◆ **Work to complete**: The word to look for is "extensions". Report every line of the entries below that has it.
Top of Data
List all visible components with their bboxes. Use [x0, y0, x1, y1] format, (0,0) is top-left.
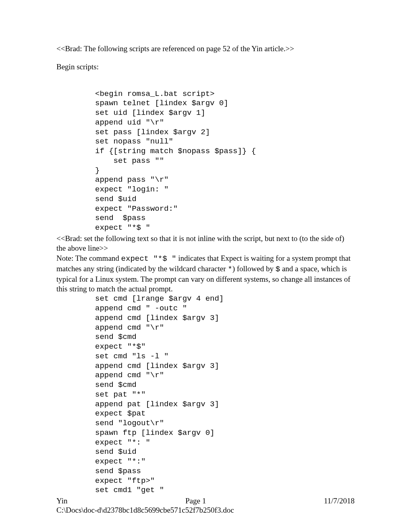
- begin-scripts-label: Begin scripts:: [56, 62, 355, 72]
- script-code-block-2: set cmd [lrange $argv 4 end] append cmd …: [95, 294, 355, 495]
- editorial-note-top: <<Brad: The following scripts are refere…: [56, 44, 355, 54]
- editorial-note-inline: <<Brad: set the following text so that i…: [56, 234, 355, 253]
- footer-page-number: Page 1: [185, 497, 206, 506]
- page-footer: Yin Page 1 11/7/2018 C:\Docs\doc-d\d2378…: [56, 497, 355, 515]
- footer-author: Yin: [56, 497, 67, 506]
- code-inline-expect: expect "*$ ": [121, 254, 176, 263]
- note-text: Note: The command: [56, 254, 121, 262]
- code-inline-star: *: [228, 265, 232, 274]
- script-code-block-1: <begin romsa_L.bat script> spawn telnet …: [95, 89, 355, 233]
- explanatory-note: Note: The command expect "*$ " indicates…: [56, 254, 355, 293]
- footer-file-path: C:\Docs\doc-d\d2378bc1d8c5699cbe571c52f7…: [56, 506, 355, 515]
- footer-date: 11/7/2018: [324, 497, 355, 506]
- note-text: ) followed by: [232, 264, 276, 273]
- code-inline-dollar: $: [276, 265, 280, 274]
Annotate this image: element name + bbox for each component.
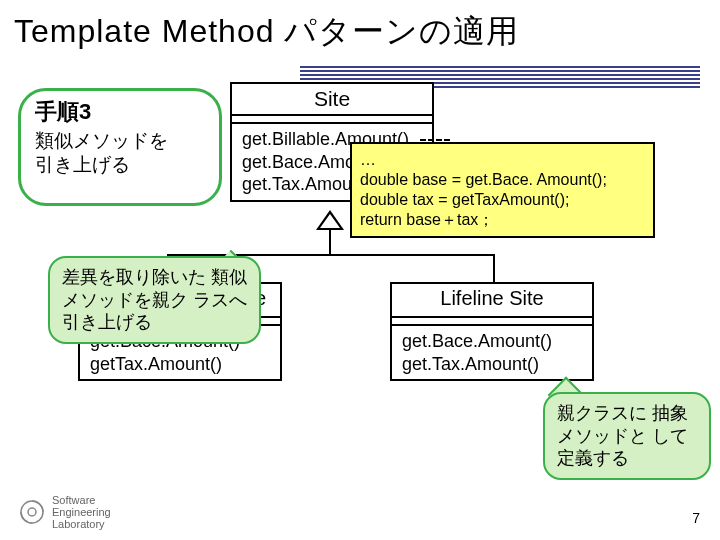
slide: { "title": "Template Method パターンの適用", "s… xyxy=(0,0,720,540)
callout-abstract: 親クラスに 抽象メソッドと して定義する xyxy=(543,392,711,480)
logo-text: Software Engineering Laboratory xyxy=(52,494,111,530)
svg-point-1 xyxy=(28,508,36,516)
step-body-line2: 引き上げる xyxy=(35,154,130,175)
class-gap xyxy=(232,116,432,124)
inh-line-right xyxy=(493,254,495,282)
step-heading: 手順3 xyxy=(35,97,205,127)
class-name-site: Site xyxy=(232,84,432,116)
step-body: 類似メソッドを 引き上げる xyxy=(35,129,205,177)
logo-line1: Software xyxy=(52,494,111,506)
step-body-line1: 類似メソッドを xyxy=(35,130,168,151)
page-number: 7 xyxy=(692,510,700,526)
class-gap xyxy=(392,318,592,326)
code-note: … double base = get.Bace. Amount(); doub… xyxy=(350,142,655,238)
page-title: Template Method パターンの適用 xyxy=(14,10,519,54)
logo-line3: Laboratory xyxy=(52,518,111,530)
callout-pull-up: 差異を取り除いた 類似メソッドを親ク ラスへ引き上げる xyxy=(48,256,261,344)
inh-line-v xyxy=(329,230,331,254)
class-ops-lifeline: get.Bace.Amount() get.Tax.Amount() xyxy=(392,326,592,379)
class-box-lifeline: Lifeline Site get.Bace.Amount() get.Tax.… xyxy=(390,282,594,381)
footer-logo: Software Engineering Laboratory xyxy=(18,494,111,530)
inheritance-arrow-icon xyxy=(316,210,344,230)
logo-icon xyxy=(18,498,46,526)
class-name-lifeline: Lifeline Site xyxy=(392,284,592,318)
step-box: 手順3 類似メソッドを 引き上げる xyxy=(18,88,222,206)
note-connector xyxy=(420,139,450,141)
logo-line2: Engineering xyxy=(52,506,111,518)
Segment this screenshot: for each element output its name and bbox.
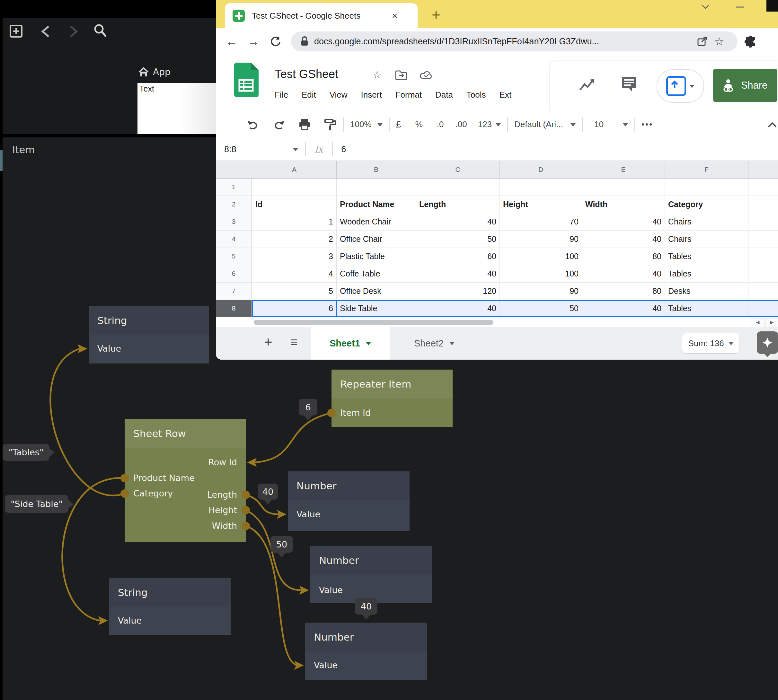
- port-item-id[interactable]: Item Id: [340, 408, 371, 418]
- undo-icon[interactable]: [247, 119, 260, 130]
- number-format-caret[interactable]: [496, 123, 501, 129]
- zoom-caret[interactable]: [377, 123, 382, 129]
- cell-G2[interactable]: [748, 196, 778, 213]
- scroll-left-icon[interactable]: ◄: [751, 318, 765, 327]
- horizontal-scrollbar[interactable]: [254, 320, 493, 325]
- column-header-E[interactable]: E: [582, 161, 665, 178]
- port-product-name[interactable]: Product Name: [133, 473, 195, 483]
- chevron-down-icon[interactable]: [701, 4, 710, 10]
- menu-edit[interactable]: Edit: [302, 90, 316, 100]
- star-icon[interactable]: ☆: [372, 69, 382, 81]
- item-label[interactable]: Item: [12, 144, 35, 155]
- cell-A3[interactable]: 1: [252, 213, 337, 230]
- node-string-bottom[interactable]: String Value: [109, 578, 230, 635]
- cell-B3[interactable]: Wooden Chair: [337, 213, 416, 230]
- cell-F4[interactable]: Chairs: [665, 230, 748, 248]
- cell-E4[interactable]: 40: [582, 230, 665, 248]
- menu-file[interactable]: File: [275, 90, 288, 100]
- add-sheet-button[interactable]: +: [264, 334, 272, 350]
- share-button[interactable]: Share: [713, 69, 777, 102]
- row-header-3[interactable]: 3: [216, 213, 252, 230]
- all-sheets-icon[interactable]: ≡: [290, 335, 297, 349]
- cell-B1[interactable]: [337, 178, 416, 196]
- sheet1-menu-caret[interactable]: [366, 342, 371, 348]
- cell-A4[interactable]: 2: [252, 230, 337, 248]
- cell-C7[interactable]: 120: [416, 283, 500, 300]
- increase-decimal-button[interactable]: .00: [455, 120, 467, 129]
- font-select[interactable]: Default (Ari...: [514, 120, 571, 129]
- port-category[interactable]: Category: [133, 488, 173, 498]
- cell-D8[interactable]: 50: [500, 300, 582, 317]
- scroll-right-icon[interactable]: ►: [765, 318, 778, 327]
- cell-D4[interactable]: 90: [500, 230, 582, 248]
- row-header-6[interactable]: 6: [216, 265, 252, 283]
- comment-icon[interactable]: [620, 75, 638, 93]
- port-value[interactable]: Value: [118, 615, 142, 625]
- name-box-caret[interactable]: [293, 148, 298, 154]
- node-number-width[interactable]: Number Value: [305, 623, 427, 680]
- cell-C2[interactable]: Length: [416, 196, 500, 213]
- column-header-F[interactable]: F: [665, 161, 748, 178]
- cell-G4[interactable]: [748, 230, 778, 248]
- url-text[interactable]: docs.google.com/spreadsheets/d/1D3IRuxIl…: [314, 37, 696, 47]
- cell-C6[interactable]: 40: [416, 265, 500, 283]
- cell-D5[interactable]: 100: [500, 248, 582, 265]
- search-icon[interactable]: [92, 22, 109, 40]
- port-value[interactable]: Value: [297, 509, 320, 519]
- cell-B4[interactable]: Office Chair: [337, 230, 416, 248]
- back-icon[interactable]: [40, 25, 52, 38]
- new-tab-button[interactable]: +: [432, 8, 441, 21]
- cell-B2[interactable]: Product Name: [337, 196, 416, 213]
- back-icon[interactable]: ←: [225, 35, 238, 48]
- cell-C4[interactable]: 50: [416, 230, 500, 248]
- column-header-D[interactable]: D: [500, 161, 582, 178]
- port-row-id[interactable]: Row Id: [208, 457, 237, 467]
- row-header-2[interactable]: 2: [216, 196, 252, 213]
- row-header-5[interactable]: 5: [216, 248, 252, 265]
- cell-F1[interactable]: [665, 178, 748, 196]
- cell-C8[interactable]: 40: [416, 300, 500, 317]
- cell-F6[interactable]: Tables: [665, 265, 748, 283]
- cell-F2[interactable]: Category: [665, 196, 748, 213]
- cell-A1[interactable]: [252, 178, 337, 196]
- name-box[interactable]: 8:8: [216, 145, 298, 155]
- currency-format-button[interactable]: £: [396, 119, 401, 130]
- extensions-puzzle-icon[interactable]: [745, 35, 757, 48]
- font-caret[interactable]: [571, 123, 576, 129]
- cell-B7[interactable]: Office Desk: [337, 283, 416, 300]
- font-size-select[interactable]: 10: [594, 120, 604, 129]
- menu-data[interactable]: Data: [435, 90, 453, 100]
- number-format-button[interactable]: 123: [478, 120, 492, 129]
- cell-A7[interactable]: 5: [252, 283, 337, 300]
- node-number-height[interactable]: Number Value: [310, 546, 432, 603]
- cell-G5[interactable]: [748, 248, 778, 265]
- menu-view[interactable]: View: [330, 90, 347, 100]
- browser-tab[interactable]: Test GSheet - Google Sheets ×: [225, 3, 417, 28]
- spreadsheet-grid[interactable]: ABCDEF12IdProduct NameLengthHeightWidthC…: [216, 161, 778, 317]
- forward-icon[interactable]: [67, 25, 79, 38]
- cell-D6[interactable]: 100: [500, 265, 582, 283]
- menu-extensions[interactable]: Ext: [499, 90, 512, 100]
- app-root-row[interactable]: App: [138, 67, 170, 77]
- menu-format[interactable]: Format: [396, 90, 422, 100]
- percent-format-button[interactable]: %: [415, 120, 423, 129]
- present-button[interactable]: [656, 69, 704, 103]
- formula-input[interactable]: 6: [341, 145, 346, 155]
- cell-A5[interactable]: 3: [252, 248, 337, 265]
- corner-select-all[interactable]: [216, 161, 252, 178]
- insights-trend-icon[interactable]: [579, 78, 596, 92]
- cell-G3[interactable]: [748, 213, 778, 230]
- print-icon[interactable]: [298, 118, 311, 131]
- cell-E1[interactable]: [582, 178, 665, 196]
- port-height[interactable]: Height: [209, 505, 237, 515]
- cell-D2[interactable]: Height: [500, 196, 582, 213]
- zoom-select[interactable]: 100%: [350, 120, 372, 129]
- column-header-A[interactable]: A: [252, 161, 337, 178]
- more-toolbar-button[interactable]: •••: [641, 120, 653, 129]
- port-width[interactable]: Width: [212, 521, 237, 531]
- sheet2-menu-caret[interactable]: [449, 342, 454, 348]
- sheet-tab-sheet2[interactable]: Sheet2: [399, 327, 470, 360]
- port-value[interactable]: Value: [319, 585, 343, 595]
- sheet-tab-sheet1[interactable]: Sheet1: [311, 327, 390, 360]
- omnibox[interactable]: docs.google.com/spreadsheets/d/1D3IRuxIl…: [291, 32, 738, 52]
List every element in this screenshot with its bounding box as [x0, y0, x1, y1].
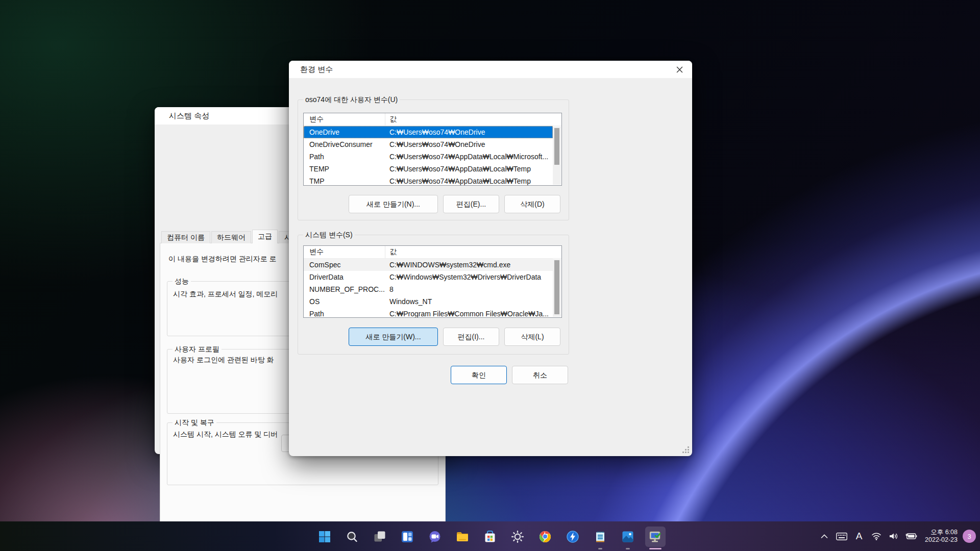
admin-notice-text: 이 내용을 변경하려면 관리자로 로 [168, 255, 277, 264]
tab[interactable]: 하드웨어 [211, 231, 251, 243]
start-button[interactable] [314, 527, 335, 547]
performance-description: 시각 효과, 프로세서 일정, 메모리 [173, 290, 278, 299]
settings-icon [511, 530, 524, 543]
chrome-icon [538, 530, 552, 543]
table-row[interactable]: TMP C:₩Users₩oso74₩AppData₩Local₩Temp [304, 175, 553, 186]
lightning-app-button[interactable] [562, 527, 583, 547]
column-header-variable[interactable]: 변수 [304, 113, 385, 126]
table-row[interactable]: TEMP C:₩Users₩oso74₩AppData₩Local₩Temp [304, 163, 553, 175]
user-table-rows: OneDrive C:₩Users₩oso74₩OneDrive OneDriv… [304, 126, 561, 186]
cancel-button[interactable]: 취소 [512, 366, 568, 384]
system-properties-tabs: 컴퓨터 이름하드웨어고급시스 [161, 230, 305, 243]
action-button[interactable]: 새로 만들기(N)... [349, 195, 438, 213]
chat-button[interactable] [425, 527, 445, 547]
notification-badge[interactable]: 3 [963, 530, 976, 543]
taskbar-clock[interactable]: 오후 6:08 2022-02-23 [921, 529, 961, 544]
column-header-value[interactable]: 값 [385, 247, 397, 257]
system-properties-title: 시스템 속성 [169, 111, 209, 121]
table-row[interactable]: Path C:₩Program Files₩Common Files₩Oracl… [304, 308, 553, 318]
system-variables-table[interactable]: 변수 값 ComSpec C:₩WINDOWS₩system32₩cmd.exe… [303, 245, 562, 318]
user-table-scrollbar[interactable] [553, 127, 561, 185]
env-titlebar[interactable]: 환경 변수 [289, 61, 692, 78]
user-variables-table[interactable]: 변수 값 OneDrive C:₩Users₩oso74₩OneDrive On… [303, 113, 562, 186]
tab[interactable]: 컴퓨터 이름 [161, 231, 210, 243]
system-table-header[interactable]: 변수 값 [304, 246, 561, 259]
table-row[interactable]: DriverData C:₩Windows₩System32₩Drivers₩D… [304, 271, 553, 283]
table-row[interactable]: OS Windows_NT [304, 295, 553, 308]
table-row[interactable]: Path C:₩Users₩oso74₩AppData₩Local₩Micros… [304, 151, 553, 163]
action-button[interactable]: 삭제(L) [504, 328, 560, 346]
battery-icon[interactable] [903, 526, 919, 546]
store-button[interactable] [480, 527, 500, 547]
system-properties-icon [648, 530, 663, 544]
taskbar: A 오후 6:08 2022-02-23 3 [0, 521, 980, 551]
settings-button[interactable] [507, 527, 528, 547]
user-variables-group-label: oso74에 대한 사용자 변수(U) [303, 95, 400, 105]
photos-button[interactable] [618, 527, 638, 547]
table-row[interactable]: NUMBER_OF_PROC... 8 [304, 283, 553, 295]
user-profiles-group-label: 사용자 프로필 [173, 345, 222, 354]
close-icon[interactable] [672, 63, 687, 76]
search-icon [346, 530, 359, 543]
file-explorer-button[interactable] [452, 527, 473, 547]
system-properties-taskbar-button[interactable] [645, 527, 666, 547]
action-button[interactable]: 편집(E)... [443, 195, 499, 213]
widgets-button[interactable] [397, 527, 418, 547]
startup-recovery-group-label: 시작 및 복구 [173, 418, 216, 428]
system-table-rows: ComSpec C:₩WINDOWS₩system32₩cmd.exe Driv… [304, 259, 561, 318]
resize-grip-icon[interactable] [682, 446, 689, 453]
widgets-icon [401, 530, 414, 543]
clock-date: 2022-02-23 [925, 536, 958, 544]
user-table-header[interactable]: 변수 값 [304, 113, 561, 126]
lightning-app-icon [566, 530, 579, 543]
task-view-button[interactable] [370, 527, 390, 547]
file-explorer-icon [456, 530, 469, 543]
wifi-icon[interactable] [869, 526, 884, 546]
environment-variables-dialog: 환경 변수 oso74에 대한 사용자 변수(U) 변수 값 OneDrive … [289, 61, 692, 456]
chrome-button[interactable] [535, 527, 555, 547]
chat-icon [428, 530, 442, 543]
start-icon [318, 530, 331, 543]
tab[interactable]: 고급 [252, 230, 278, 243]
table-row[interactable]: OneDrive C:₩Users₩oso74₩OneDrive [304, 126, 553, 138]
notepad-button[interactable] [590, 527, 610, 547]
action-button[interactable]: 새로 만들기(W)... [349, 328, 438, 346]
startup-recovery-description: 시스템 시작, 시스템 오류 및 디버 [173, 430, 278, 439]
system-variables-group-label: 시스템 변수(S) [303, 231, 355, 240]
photos-icon [621, 530, 634, 543]
table-row[interactable]: ComSpec C:₩WINDOWS₩system32₩cmd.exe [304, 259, 553, 271]
action-button[interactable]: 편집(I)... [443, 328, 499, 346]
touch-keyboard-icon[interactable] [834, 526, 849, 546]
column-header-value[interactable]: 값 [385, 115, 397, 124]
table-row[interactable]: OneDriveConsumer C:₩Users₩oso74₩OneDrive [304, 138, 553, 151]
performance-group-label: 성능 [173, 277, 191, 286]
notepad-icon [594, 530, 607, 543]
store-icon [483, 530, 497, 543]
hidden-icons-chevron[interactable] [817, 526, 832, 546]
column-header-variable[interactable]: 변수 [304, 246, 385, 258]
task-view-icon [373, 530, 386, 543]
volume-icon[interactable] [886, 526, 901, 546]
desktop-wallpaper: 시스템 속성 컴퓨터 이름하드웨어고급시스 이 내용을 변경하려면 관리자로 로… [0, 0, 980, 551]
ime-mode-indicator[interactable]: A [851, 526, 867, 546]
clock-time: 오후 6:08 [925, 529, 958, 536]
env-dialog-title: 환경 변수 [300, 65, 333, 74]
search-button[interactable] [342, 527, 362, 547]
ok-button[interactable]: 확인 [451, 366, 507, 384]
user-profiles-description: 사용자 로그인에 관련된 바탕 화 [173, 356, 274, 365]
action-button[interactable]: 삭제(D) [504, 195, 560, 213]
system-table-scrollbar[interactable] [553, 259, 561, 317]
Bottom of Data
◆ **Answer to the exercise**:
- extensions-puzzle-icon[interactable]: [745, 35, 757, 48]
- menu-extensions[interactable]: Ext: [499, 90, 512, 100]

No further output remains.